What to do ::
Copy out the whole listing below exactly.

[[ Available data, beginning ]]

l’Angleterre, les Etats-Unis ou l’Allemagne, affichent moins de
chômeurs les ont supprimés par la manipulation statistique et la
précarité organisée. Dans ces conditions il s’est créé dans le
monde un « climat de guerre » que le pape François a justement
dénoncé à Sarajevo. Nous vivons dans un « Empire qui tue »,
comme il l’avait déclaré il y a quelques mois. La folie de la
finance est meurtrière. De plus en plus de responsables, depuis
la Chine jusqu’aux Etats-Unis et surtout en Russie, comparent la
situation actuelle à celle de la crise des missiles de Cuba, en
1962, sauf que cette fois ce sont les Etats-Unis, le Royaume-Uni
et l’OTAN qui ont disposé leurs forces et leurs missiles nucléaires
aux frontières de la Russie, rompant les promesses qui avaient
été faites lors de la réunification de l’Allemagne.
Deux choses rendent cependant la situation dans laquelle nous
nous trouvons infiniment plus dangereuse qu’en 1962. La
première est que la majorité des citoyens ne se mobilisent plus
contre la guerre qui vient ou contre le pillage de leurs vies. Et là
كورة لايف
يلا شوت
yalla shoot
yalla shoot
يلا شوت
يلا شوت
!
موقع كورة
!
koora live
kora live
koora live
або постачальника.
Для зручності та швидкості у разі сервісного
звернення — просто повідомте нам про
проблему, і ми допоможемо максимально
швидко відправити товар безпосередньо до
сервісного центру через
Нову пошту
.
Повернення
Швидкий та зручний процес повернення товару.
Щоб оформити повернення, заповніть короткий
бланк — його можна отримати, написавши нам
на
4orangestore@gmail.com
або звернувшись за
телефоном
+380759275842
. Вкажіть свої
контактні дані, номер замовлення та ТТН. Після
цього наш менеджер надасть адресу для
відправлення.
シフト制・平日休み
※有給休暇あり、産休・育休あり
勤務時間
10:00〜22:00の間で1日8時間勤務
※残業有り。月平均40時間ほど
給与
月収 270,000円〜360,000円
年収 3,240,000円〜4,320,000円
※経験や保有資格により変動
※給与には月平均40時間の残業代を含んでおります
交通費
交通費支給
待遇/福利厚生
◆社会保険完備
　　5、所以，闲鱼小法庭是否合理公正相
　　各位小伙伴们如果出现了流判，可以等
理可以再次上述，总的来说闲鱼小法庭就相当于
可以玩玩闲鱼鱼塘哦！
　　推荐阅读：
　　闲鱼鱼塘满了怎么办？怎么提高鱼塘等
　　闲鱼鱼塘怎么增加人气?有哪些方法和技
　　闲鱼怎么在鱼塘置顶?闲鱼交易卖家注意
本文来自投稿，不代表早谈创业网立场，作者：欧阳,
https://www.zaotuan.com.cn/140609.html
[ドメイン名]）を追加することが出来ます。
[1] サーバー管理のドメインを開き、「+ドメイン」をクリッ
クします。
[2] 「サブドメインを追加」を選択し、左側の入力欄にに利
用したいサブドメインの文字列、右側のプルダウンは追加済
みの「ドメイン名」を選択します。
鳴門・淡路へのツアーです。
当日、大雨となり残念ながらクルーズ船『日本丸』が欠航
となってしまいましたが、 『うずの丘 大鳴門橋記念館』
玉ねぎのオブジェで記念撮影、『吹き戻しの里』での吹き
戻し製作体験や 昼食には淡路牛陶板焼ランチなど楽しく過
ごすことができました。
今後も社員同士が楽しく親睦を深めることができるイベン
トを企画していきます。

[[ Available data, end ]]

Completed exercise ::
l’Angleterre, les Etats-Unis ou l’Allemagne, affichent moins de
chômeurs les ont supprimés par la manipulation statistique et la
précarité organisée. Dans ces conditions il s’est créé dans le
monde un « climat de guerre » que le pape François a justement
dénoncé à Sarajevo. Nous vivons dans un « Empire qui tue »,
comme il l’avait déclaré il y a quelques mois. La folie de la
finance est meurtrière. De plus en plus de responsables, depuis
la Chine jusqu’aux Etats-Unis et surtout en Russie, comparent la
situation actuelle à celle de la crise des missiles de Cuba, en
1962, sauf que cette fois ce sont les Etats-Unis, le Royaume-Uni
et l’OTAN qui ont disposé leurs forces et leurs missiles nucléaires
aux frontières de la Russie, rompant les promesses qui avaient
été faites lors de la réunification de l’Allemagne.
Deux choses rendent cependant la situation dans laquelle nous
nous trouvons infiniment plus dangereuse qu’en 1962. La
première est que la majorité des citoyens ne se mobilisent plus
contre la guerre qui vient ou contre le pillage de leurs vies. Et là
كورة لايف
يلا شوت
yalla shoot
yalla shoot
يلا شوت
يلا شوت
!
موقع كورة
!
koora live
kora live
koora live
або постачальника.
Для зручності та швидкості у разі сервісного
звернення — просто повідомте нам про
проблему, і ми допоможемо максимально
швидко відправити товар безпосередньо до
сервісного центру через
Нову пошту
.
Повернення
Швидкий та зручний процес повернення товару.
Щоб оформити повернення, заповніть короткий
бланк — його можна отримати, написавши нам
на
4orangestore@gmail.com
або звернувшись за
телефоном
+380759275842
. Вкажіть свої
контактні дані, номер замовлення та ТТН. Після
цього наш менеджер надасть адресу для
відправлення.
シフト制・平日休み
※有給休暇あり、産休・育休あり
勤務時間
10:00〜22:00の間で1日8時間勤務
※残業有り。月平均40時間ほど
給与
月収 270,000円〜360,000円
年収 3,240,000円〜4,320,000円
※経験や保有資格により変動
※給与には月平均40時間の残業代を含んでおります
交通費
交通費支給
待遇/福利厚生
◆社会保険完備
　　5、所以，闲鱼小法庭是否合理公正相
　　各位小伙伴们如果出现了流判，可以等
理可以再次上述，总的来说闲鱼小法庭就相当于
可以玩玩闲鱼鱼塘哦！
　　推荐阅读：
　　闲鱼鱼塘满了怎么办？怎么提高鱼塘等
　　闲鱼鱼塘怎么增加人气?有哪些方法和技
　　闲鱼怎么在鱼塘置顶?闲鱼交易卖家注意
本文来自投稿，不代表早谈创业网立场，作者：欧阳,
https://www.zaotuan.com.cn/140609.html
[ドメイン名]）を追加することが出来ます。
[1] サーバー管理のドメインを開き、「+ドメイン」をクリッ
クします。
[2] 「サブドメインを追加」を選択し、左側の入力欄にに利
用したいサブドメインの文字列、右側のプルダウンは追加済
みの「ドメイン名」を選択します。
鳴門・淡路へのツアーです。
当日、大雨となり残念ながらクルーズ船『日本丸』が欠航
となってしまいましたが、 『うずの丘 大鳴門橋記念館』
玉ねぎのオブジェで記念撮影、『吹き戻しの里』での吹き
戻し製作体験や 昼食には淡路牛陶板焼ランチなど楽しく過
ごすことができました。
今後も社員同士が楽しく親睦を深めることができるイベン
トを企画していきます。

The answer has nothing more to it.